Os dias passaram rápido depois da última vez que visitei Michael e está uma adorável tarde em Londres hoje, ideal para honrar meu compromisso no Wine, um bar apenas para cavalheiros, muito tradicional na alta sociedade londrina. Assim que entro, localizo o Visconde Clifford e o Conde Irwin, sentados juntos em uma pequena mesa, concentrados em um jogo de cartas. Há um outro cavalheiro, loiro e alto, junto deles, mas que eu ainda não conheço.

Faço um sinal para o garçom e me aproximo da mesa dos meus conhecidos, cumprimentando outros pelo caminho.

— Maurice, um duplo por favor. — peço e observo as cartas do conde por sobre seus ombros. — Estão jogando o que?

— Cacheta, sua graça.

Ashton usa um chapéu diferente que parecia uma cartola mas era mais curto e roxo, tinha alguns detalhes verdes na tira de cetim. Vestia um sobretudo preto e usava seus óculos para leitura enquanto jogava. Michael por sua vez usava o mesmo de sempre, um fraque azul marinho, o cabelo loiro despenteado e botas marrons de cavalgada.

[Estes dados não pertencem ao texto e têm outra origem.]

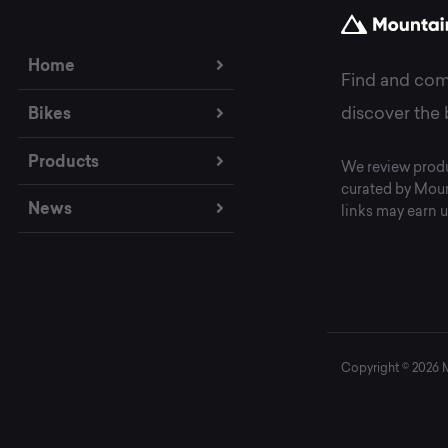
Home
Find and com
Bikes
discover the 
Products
We review produ
curated by Moun
News
links may earn u
Copyright © 2026 Mo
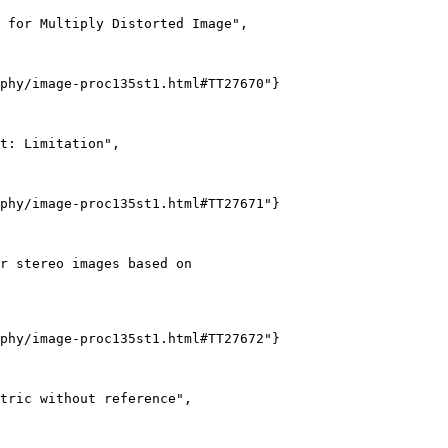
 for Multiply Distorted Image",

phy/image-proc135st1.html#TT27670"}

t: Limitation",

phy/image-proc135st1.html#TT27671"}

r stereo images based on

phy/image-proc135st1.html#TT27672"}

tric without reference",
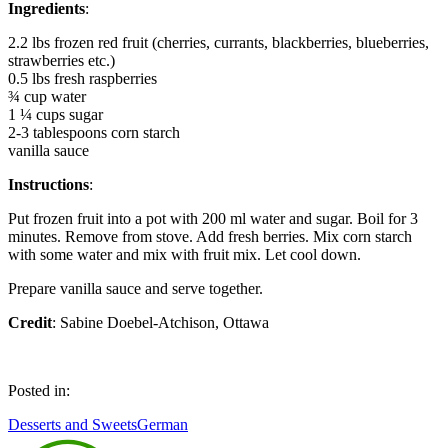
Ingredients
:
2.2 lbs frozen red fruit (cherries, currants, blackberries, blueberries,
strawberries etc.)
0.5 lbs fresh raspberries
¾ cup water
1 ¼ cups sugar
2-3 tablespoons corn starch
vanilla sauce
Instructions
:
Put frozen fruit into a pot with 200 ml water and sugar. Boil for 3
minutes. Remove from stove. Add fresh berries. Mix corn starch
with some water and mix with fruit mix. Let cool down.
Prepare vanilla sauce and serve together.
Credit
: Sabine Doebel-Atchison, Ottawa
Posted in:
Desserts and Sweets
German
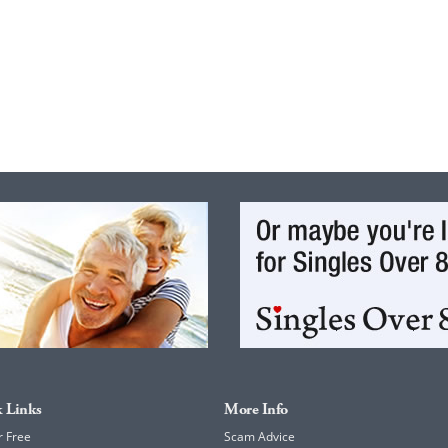
 Links
More Info
r Free
Scam Advice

Quando os dois acabaram o jogo, Maurice já tinha trazido meu duplo e eu o degustava sem pressa.

— Achava que ia visitar a sua concubina hoje, Hood — Michael já deve ter tomado pelo menos três doses de vinho e já parece um pouco aéreo, me tratando sem formalidades.

— Não ando muito no clima essa semana, preciso descansar também — dou uma risada. — No geral, ela me dá uma canseira. Mas vivo mudando, você sabe, pra elas não se apegarem...

Michael deu de ombros, me conhece a tanto tempo que minha aversão ao compromisso nem lhe incomoda mais ao ponto de me dar sermões sobre minhas amantes. Ashton, por outro lado, me observava de forma discreta, enquanto o charuto queimava entre seus dedos sem ganhar um trago sequer.

— Gosto de ver como se orgulha da sua reputação, sua graça — ele começa —, mas não se esqueça que a vida de todo libertino tem seu fim. Até você querer justamente a mulher que não pode ter, ou que pode, mas mediante um anel brilhante e caro.

— Não será o caso, Conde Irwin, lhe garanto.

— É o que todos dizem — ele retruca — e acredite, digo isso por mim mesmo. Já fui como você, embora não seja tão mais velho, eu não me importava com casamento e não entendia por que as pessoas precisavam firmar laços. Mas hoje, dentro de um, vejo as coisas de forma diferente.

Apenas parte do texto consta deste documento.